Click maps might reveal that users are interacting with images or variant options but not completing actions, possibly due to confusion about selecting product variations like size or color.
Heuristic analysis (a usability review) could uncover issues such as missing trust signals like reviews or badges, or overly complex product descriptions that overwhelm visitors.
By identifying these friction points using user behavior data and usability analysis, you can clarify the problem and design focused tests to address it.
Once you’ve gathered insights—such as identifying high PDP drop-offs—and explored the possible causes, you can start developing targeted solutions.
Is this a test or an optimization?
Some insights from your research are so obvious, they don’t need validation with testing.

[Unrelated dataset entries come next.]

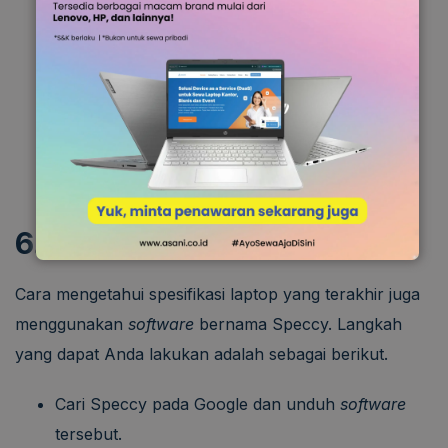
informasi utama tentang laptop.
Anda juga bisa memperoleh informasi mengenai
tipe memori pada kolom
type memory
dan
besaran RAM di bagian tab SPD.
Aplikasi ini juga memberikan informasi tentang
tegangan listrik dan
power consumption
.
6. Melalui Speccy
Cara mengetahui spesifikasi laptop yang terakhir juga
menggunakan
software
bernama Speccy. Langkah
yang dapat Anda lakukan adalah sebagai berikut.
Cari Speccy pada Google dan unduh
software
tersebut.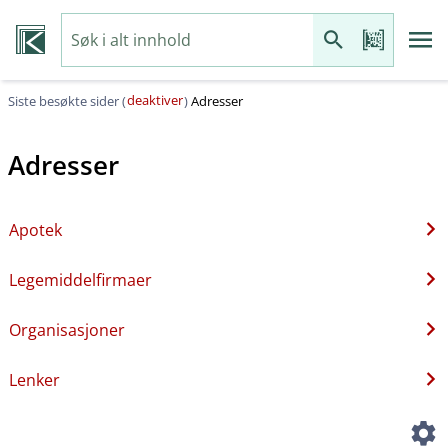
deaktiver
Siste besøkte sider (
)
Adresser
Adresser
Apotek
Legemiddelfirmaer
Organisasjoner
Lenker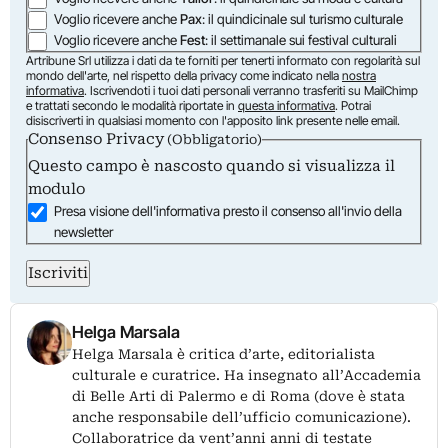
Voglio ricevere anche
Pax
: il quindicinale sul turismo culturale
Voglio ricevere anche
Fest
: il settimanale sui festival culturali
Artribune Srl utilizza i dati da te forniti per tenerti informato con regolarità sul
mondo dell'arte, nel rispetto della privacy come indicato nella
nostra
informativa
. Iscrivendoti i tuoi dati personali verranno trasferiti su MailChimp
e trattati secondo le modalità riportate in
questa informativa
. Potrai
disiscriverti in qualsiasi momento con l'apposito link presente nelle email.
Consenso Privacy
(Obbligatorio)
Questo campo è nascosto quando si visualizza il
modulo
Presa visione dell'informativa presto il consenso all'invio della
newsletter
Iscriviti
Helga Marsala
Helga Marsala è critica d’arte, editorialista
culturale e curatrice. Ha insegnato all’Accademia
di Belle Arti di Palermo e di Roma (dove è stata
anche responsabile dell’ufficio comunicazione).
Collaboratrice da vent’anni anni di testate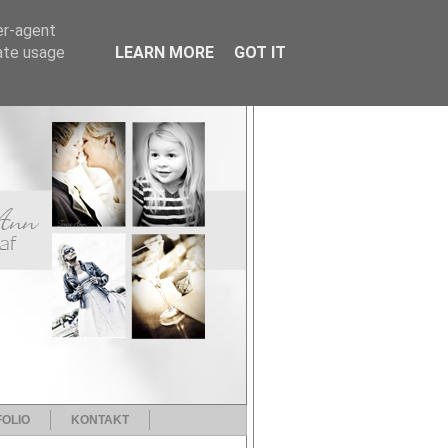
er-agent
rate usage
LEARN MORE
GOT IT
OLIO
KONTAKT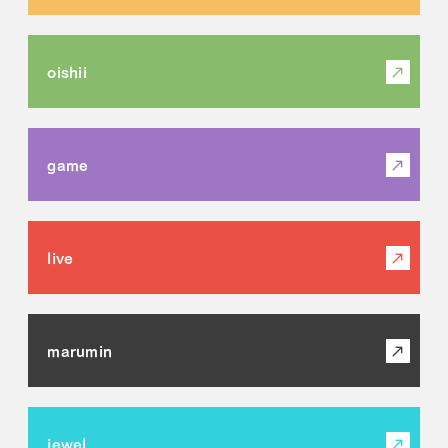
oishii
game
live
marumin
jewel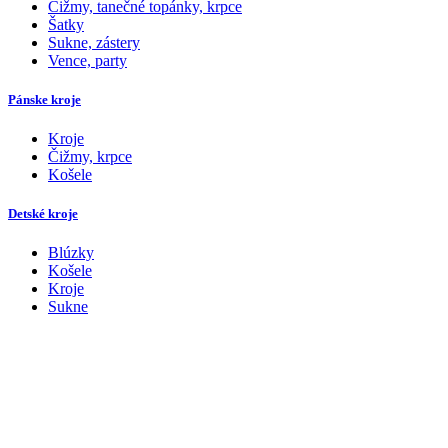
Čižmy, tanečné topánky, krpce
Šatky
Sukne, zástery
Vence, party
Pánske kroje
Kroje
Čižmy, krpce
Košele
Detské kroje
Blúzky
Košele
Kroje
Sukne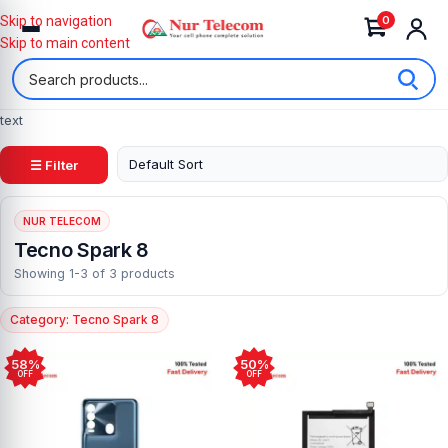
0
Skip to navigation
Skip to main content
text
☰ Filter
NUR TELECOM
Tecno Spark 8
Showing 1-3 of 3 products
Category: Tecno Spark 8
58%
50%
OFF
OFF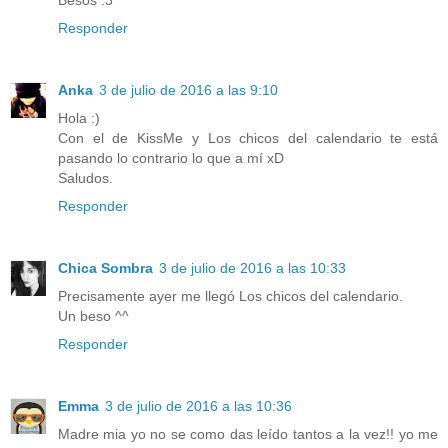
Responder
Anka
3 de julio de 2016 a las 9:10
Hola :)
Con el de KissMe y Los chicos del calendario te está
pasando lo contrario lo que a mí xD
Saludos.
Responder
Chica Sombra
3 de julio de 2016 a las 10:33
Precisamente ayer me llegó Los chicos del calendario.
Un beso ^^
Responder
Emma
3 de julio de 2016 a las 10:36
Madre mia yo no se como das leído tantos a la vez!! yo me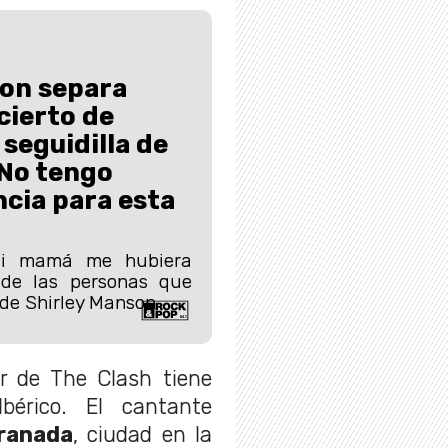
son separa
cierto de
seguidilla de
“No tengo
ncia para esta
mi mamá me hubiera
 de las personas que
s de Shirley Manson
r de The Clash tiene
bérico. El cantante
Granada
, ciudad en la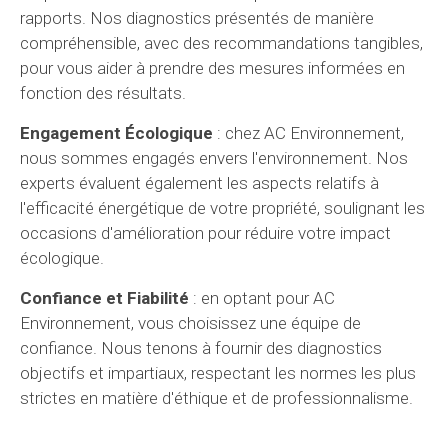
rapports. Nos diagnostics présentés de manière
compréhensible, avec des recommandations tangibles,
pour vous aider à prendre des mesures informées en
fonction des résultats.
Engagement Écologique
: chez AC Environnement,
nous sommes engagés envers l'environnement. Nos
experts évaluent également les aspects relatifs à
l'efficacité énergétique de votre propriété, soulignant les
occasions d'amélioration pour réduire votre impact
écologique.
Confiance et Fiabilité
: en optant pour AC
Environnement, vous choisissez une équipe de
confiance. Nous tenons à fournir des diagnostics
objectifs et impartiaux, respectant les normes les plus
strictes en matière d'éthique et de professionnalisme.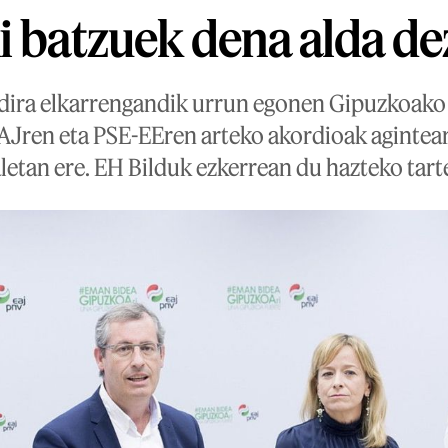
i batzuek dena alda d
 dira elkarrengandik urrun egonen Gipuzkoako
Jren eta PSE-EEren arteko akordioak aginteari
aletan ere. EH Bilduk ezkerrean du hazteko tart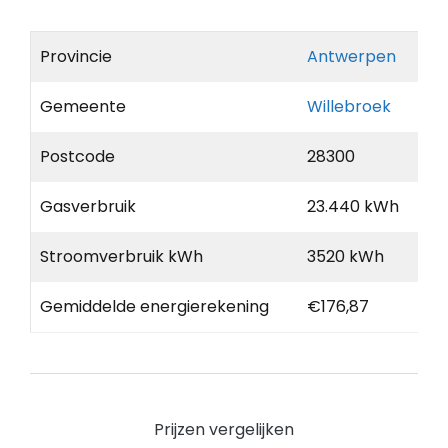
Provincie
Antwerpen
Gemeente
Willebroek
Postcode
28300
Gasverbruik
23.440 kWh
Stroomverbruik kWh
3520 kWh
Gemiddelde energierekening
€176,87
Prijzen vergelijken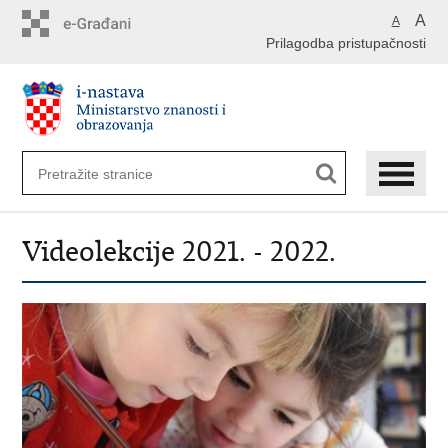
Preskoči
A
A
na
Prilagodba pristupačnosti
glavni
sadržaj
Videolekcije 2021. - 2022.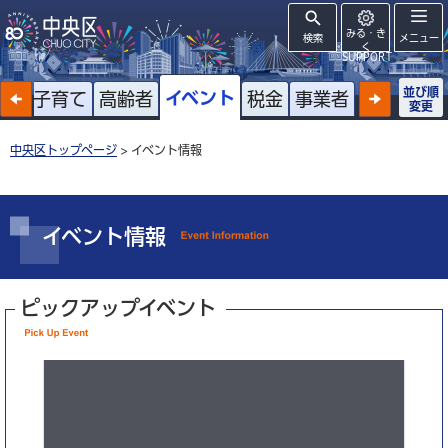
みる・き
検索
メニュー
く
SUPPORT
並び順
イベント
戸籍
子育て
高齢者
税金
事業者
変更
中央区トップページ
> イベント情報
イベント情報
ピックアップイベント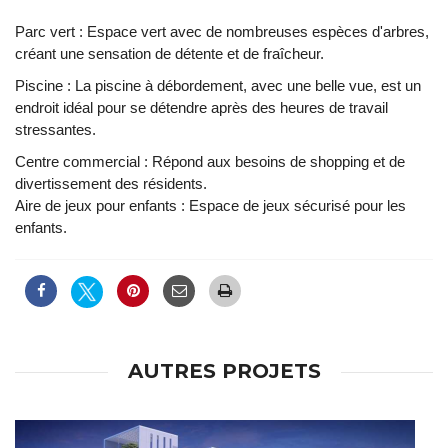
Parc vert : Espace vert avec de nombreuses espèces d'arbres,
créant une sensation de détente et de fraîcheur.
Piscine : La piscine à débordement, avec une belle vue, est un
endroit idéal pour se détendre après des heures de travail
stressantes.
Centre commercial : Répond aux besoins de shopping et de
divertissement des résidents.
Aire de jeux pour enfants : Espace de jeux sécurisé pour les
enfants.
AUTRES PROJETS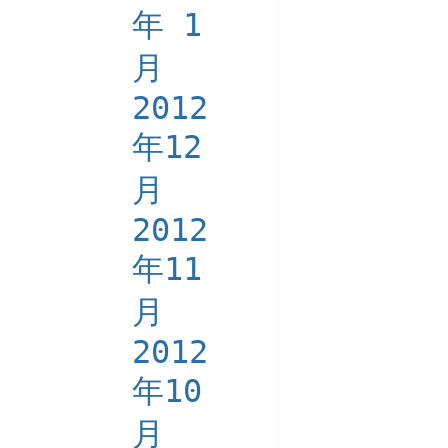
年 1
月
2012
年12
月
2012
年11
月
2012
年10
月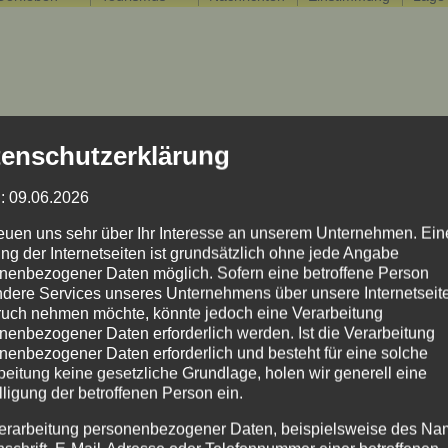
enschutzerklärung
: 09.06.2026
reuen uns sehr über Ihr Interesse an unserem Unternehmen. Ein
ng der Internetseiten ist grundsätzlich ohne jede Angabe
nenbezogener Daten möglich. Sofern eine betroffene Person
dere Services unseres Unternehmens über unsere Internetseite
uch nehmen möchte, könnte jedoch eine Verarbeitung
nenbezogener Daten erforderlich werden. Ist die Verarbeitung
nenbezogener Daten erforderlich und besteht für eine solche
beitung keine gesetzliche Grundlage, holen wir generell eine
lligung der betroffenen Person ein.
erarbeitung personenbezogener Daten, beispielsweise des Na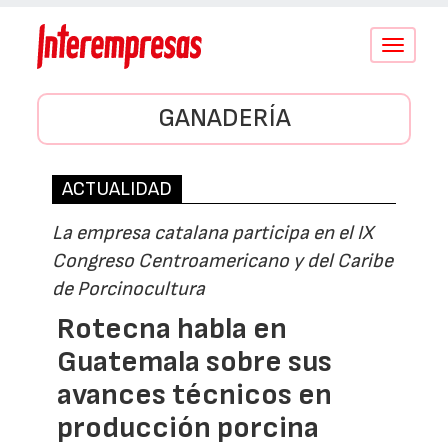
Conmutar
navegació
GANADERÍA
ACTUALIDAD
La empresa catalana participa en el IX
Congreso Centroamericano y del Caribe
de Porcinocultura
Rotecna habla en
Guatemala sobre sus
avances técnicos en
producción porcina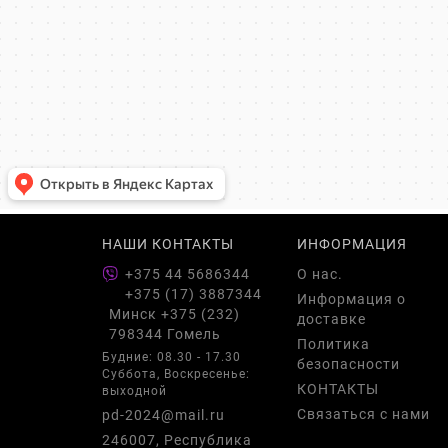
НАШИ КОНТАКТЫ
ИНФОРМАЦИЯ
+375 44 5686344
О нас.
+375 (17) 3887344
Информация о
Минск +375 (232)
доставке
798344 Гомель
Политика
Будние: 08.30 - 17.30
безопасности
Суббота, Воскресенье:
КОНТАКТЫ
выходной
Связаться с нами
pd-2024@mail.ru
246007, Республика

There’s a difference between experiments—where you’re trying something fundamentally new with some risk involved—and optimizations, which are smaller tweaks that make what you already have work better.
Fixing broken links, shortening overly complex forms, or improving mobile accessibility aren’t things you need to A/B test.
Generating testable solutions
In our case, heuristic analysis and heatmap data suggest a need to focus on improving CTA visibility, enhancing social proof and urgency triggers, and streamlining the variant selection process.
For each of these areas, solutions can draw from proven best practices or tactics that have consistently delivered results in similar scenarios. This ensures that your efforts are both strategic and grounded in data-driven insights, maximizing the likelihood of success.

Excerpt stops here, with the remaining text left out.